Chamado de Fecha Corpo, o ritual popular se transformou em uma das principais atrações turísticas da cidade durante a Semana Santa e passou a movimentar o turismo rural, atraindo milhares de visitantes todos os anos.
A prática surgiu em 1935, na cidade de Tanquinho, na Bahia. Segundo a história contada pelos organizadores, o fazendeiro Zezé Valente enfrentava problemas de saúde quando recebeu da benzedeira Nhá Sabá um gole de cachaça preparado com arruda, alecrim e guiné.
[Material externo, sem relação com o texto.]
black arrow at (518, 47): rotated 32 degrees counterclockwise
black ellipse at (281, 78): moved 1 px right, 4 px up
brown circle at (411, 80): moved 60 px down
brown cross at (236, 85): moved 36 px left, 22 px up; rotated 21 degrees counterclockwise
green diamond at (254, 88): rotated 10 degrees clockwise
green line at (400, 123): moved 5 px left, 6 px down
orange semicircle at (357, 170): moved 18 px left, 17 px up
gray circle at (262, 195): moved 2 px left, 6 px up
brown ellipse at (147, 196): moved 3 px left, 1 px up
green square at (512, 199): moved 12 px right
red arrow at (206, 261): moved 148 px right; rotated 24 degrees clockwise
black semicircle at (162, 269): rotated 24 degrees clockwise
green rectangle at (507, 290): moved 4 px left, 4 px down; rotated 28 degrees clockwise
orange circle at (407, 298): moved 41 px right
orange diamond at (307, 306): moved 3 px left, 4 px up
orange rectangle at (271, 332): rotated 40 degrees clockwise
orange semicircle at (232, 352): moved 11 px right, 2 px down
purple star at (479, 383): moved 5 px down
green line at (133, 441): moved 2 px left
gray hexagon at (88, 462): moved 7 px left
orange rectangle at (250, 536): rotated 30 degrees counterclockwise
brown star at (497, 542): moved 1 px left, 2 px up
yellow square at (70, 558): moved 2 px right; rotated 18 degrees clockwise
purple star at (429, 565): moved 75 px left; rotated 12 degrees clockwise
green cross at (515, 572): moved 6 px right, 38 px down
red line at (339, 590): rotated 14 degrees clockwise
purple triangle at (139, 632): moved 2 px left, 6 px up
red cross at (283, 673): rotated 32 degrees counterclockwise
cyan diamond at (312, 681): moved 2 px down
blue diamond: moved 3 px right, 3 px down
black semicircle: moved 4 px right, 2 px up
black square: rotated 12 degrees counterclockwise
Após a recuperação, ele prometeu compartilhar a bebida com outras pessoas.
Anos depois, em 1948, Zezé se mudou para Monte Alegre do Sul e levou consigo a tradição, que acabou se espalhando pela região e dando origem à chamada Rota do Fecha Corpo, passeio turístico em que visitantes percorrem os alambiques locais e participam do ritual.
“Ele ficou bom e prometeu compartilhar a bebida com outras pessoas. Mais tarde, quando mudou-se para Monte Alegre do Sul, trouxe o hábito, que se espalhou por toda a região”, contou Maurício Valente, neto de Zezé, em entrevista ao Valor Econômico.
Atualmente, o Fecha Corpo é reconhecido como Patrimônio Imaterial de Monte Alegre do Sul e tem sido fundamental para manter viva a produção artesanal de cachaça na região.
Um dos exemplos é a Cachaça Campanari, fundada em 1932. O alambique quase encerrou as atividades em 2023, mas foi recuperado por Máira Campanari, que deixou o emprego em uma multinacional para assumir os negócios da família.
Além da divulgação nas redes sociais, Máira aponta o crescimento do turismo ligado ao Fecha Corpo como um dos principais fatores para a revitalização da marca. Apenas em 2025, a Campanari recebeu mais de 1.100 visitantes. Neste ano, o número já ultrapassou 1.500 turistas.
A família mantém métodos artesanais de produção e aposta na preservação de variedades crioulas de cana e milho, reforçando a conexão entre tradição, cultura e turismo rural.